Helper functions will be used avoid code duplication below:

In [2]:
include("nctiles_helper_functions.jl")

addvfgridvars

### Back-end and file paths

_These will be used throughout the notebook_

In [3]:
# Back-end
nc=NCTiles.NCDatasets

# Paths
datadir = "../inputs/nctiles-testcases/"
availdiagsfile = joinpath(datadir,"available_diagnostics.log")
readmefile = joinpath(datadir,"README")
griddir = joinpath(datadir,"grid_float32/")
nativedir = joinpath(datadir,"diags/")
interpdir = joinpath(datadir,"diags_interp/")

resultsdir = "../outputs/nctiles-newfiles/"
if ~ispath(resultsdir); mkpath(resultsdir); end

### Set up dimensions, sizes, and meta data

In [4]:
# Dimensions & sizes
prec = Float32
dep_l=-readbin(joinpath(griddir,"RF.data"),prec,(51,1))[2:end]
dep_c=-readbin(joinpath(griddir,"RC.data"),prec,(50,1))[:]
dep_lvar = NCvar("dep_l","m",size(dep_l),dep_l,Dict(["long_name" => "depth","positive"=>"down","standard_name"=>"depth"]),nc)
dep_cvar = NCvar("dep_c","m",size(dep_c),dep_c,Dict(["long_name" => "depth","positive"=>"down","standard_name"=>"depth"]),nc)
nsteps = 240
timeinterval = 3
time_steps = timeinterval/2:timeinterval:timeinterval*nsteps
time_units = "days since 1992-01-01 0:0:0"
timevar = NCvar("tim",time_units,Inf,time_steps,Dict(("long_name" => "time","standard_name" => "time")),nc)

# Meta data
README = readlines(readmefile)

3-element Array{String,1}:
 "Please replace this placeholder file with a descriptive"
 "paragraph that may provide a product name, version #,"  
 "and contact point for user support."                    

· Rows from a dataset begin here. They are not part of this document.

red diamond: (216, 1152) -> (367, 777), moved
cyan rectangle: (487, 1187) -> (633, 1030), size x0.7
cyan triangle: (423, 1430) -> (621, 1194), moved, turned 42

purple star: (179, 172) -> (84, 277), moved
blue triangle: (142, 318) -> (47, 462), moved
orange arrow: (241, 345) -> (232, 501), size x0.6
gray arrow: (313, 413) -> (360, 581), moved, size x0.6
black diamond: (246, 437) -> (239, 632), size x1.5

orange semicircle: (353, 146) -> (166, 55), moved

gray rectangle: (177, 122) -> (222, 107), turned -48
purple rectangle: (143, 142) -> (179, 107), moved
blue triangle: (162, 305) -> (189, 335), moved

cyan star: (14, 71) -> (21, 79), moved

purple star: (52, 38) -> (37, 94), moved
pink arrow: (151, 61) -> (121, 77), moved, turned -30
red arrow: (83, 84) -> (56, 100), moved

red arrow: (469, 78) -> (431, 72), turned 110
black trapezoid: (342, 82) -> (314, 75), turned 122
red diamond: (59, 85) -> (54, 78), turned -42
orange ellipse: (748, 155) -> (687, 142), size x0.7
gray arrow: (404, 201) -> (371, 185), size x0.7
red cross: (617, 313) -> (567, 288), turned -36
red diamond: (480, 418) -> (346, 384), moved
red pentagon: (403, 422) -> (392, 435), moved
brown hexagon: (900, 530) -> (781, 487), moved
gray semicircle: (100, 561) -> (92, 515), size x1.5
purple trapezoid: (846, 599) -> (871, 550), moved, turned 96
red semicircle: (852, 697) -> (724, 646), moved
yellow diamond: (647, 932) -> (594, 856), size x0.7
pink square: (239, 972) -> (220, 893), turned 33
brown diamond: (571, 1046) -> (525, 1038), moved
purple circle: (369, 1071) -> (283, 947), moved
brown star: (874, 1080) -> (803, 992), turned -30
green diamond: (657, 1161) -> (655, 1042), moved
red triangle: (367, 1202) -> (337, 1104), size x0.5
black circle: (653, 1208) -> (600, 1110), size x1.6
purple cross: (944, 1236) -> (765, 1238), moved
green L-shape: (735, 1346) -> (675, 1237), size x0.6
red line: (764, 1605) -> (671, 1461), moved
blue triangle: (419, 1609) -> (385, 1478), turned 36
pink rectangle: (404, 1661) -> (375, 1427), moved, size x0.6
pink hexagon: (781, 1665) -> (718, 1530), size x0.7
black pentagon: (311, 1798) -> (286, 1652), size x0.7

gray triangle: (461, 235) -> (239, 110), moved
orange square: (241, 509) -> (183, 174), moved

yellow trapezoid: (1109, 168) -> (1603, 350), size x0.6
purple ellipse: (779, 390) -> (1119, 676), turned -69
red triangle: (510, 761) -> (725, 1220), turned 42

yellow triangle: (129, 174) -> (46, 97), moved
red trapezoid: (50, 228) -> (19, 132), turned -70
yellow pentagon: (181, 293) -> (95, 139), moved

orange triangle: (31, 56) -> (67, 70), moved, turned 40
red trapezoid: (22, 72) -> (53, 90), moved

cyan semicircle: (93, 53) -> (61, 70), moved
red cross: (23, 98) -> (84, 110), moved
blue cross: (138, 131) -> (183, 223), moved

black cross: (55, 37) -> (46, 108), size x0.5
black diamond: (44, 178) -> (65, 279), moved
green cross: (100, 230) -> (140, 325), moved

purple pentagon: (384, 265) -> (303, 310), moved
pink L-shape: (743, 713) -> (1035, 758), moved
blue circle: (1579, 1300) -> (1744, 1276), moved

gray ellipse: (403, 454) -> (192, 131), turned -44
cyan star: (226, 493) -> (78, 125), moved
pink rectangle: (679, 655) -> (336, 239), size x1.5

## Interpolated Data Examples

This example first interpolates 2D and 3D fields to a rectangular half-degree grid. See below for dimension and size definitions. The interpolated data is then written to a single `NetCDF` file for each variable.

In [5]:
lon_c=-179.75:0.5:179.75; lat_c=-89.75:0.5:89.75;
lon_cvar = NCvar("lon_c","degrees_east",size(lon_c),lon_c,Dict("long_name" => "longitude"),nc)
lat_cvar = NCvar("lat_c","degrees_north",size(lat_c),lat_c,Dict("long_name" => "longitude"),nc)
n1,n2,n3 = (length(lon_c),length(lat_c),length(dep_c))

(720, 360, 50)

### Interpolate

This section will take the original model output on the LLC90 grid and interpolate it to a rectangular half-degree grid. This will be done using `loop_task1` from [`CbiomesProcessing.jl`](https://github.com/gaelforget/CbiomesProcessing.jl). The following section is currently run using pre-interpolated data produced with [`gcmfaces`](https://github.com/gaelforget/gcmfaces) in Matlab.

### Output path

The following path will be used for this part's output.

In [6]:
writedir = joinpath(resultsdir,"interp")
if ~ispath(writedir); mkpath(writedir); end

### 2D example

Choose variable to process and get the corresponding list of input files

In [7]:
dataset = "state_2d_set1"
fldname = "ETAN"
flddatadir = joinpath(interpdir,fldname)
fnames = joinpath.(Ref(flddatadir),filter(x -> occursin(".data",x), readdir(flddatadir)))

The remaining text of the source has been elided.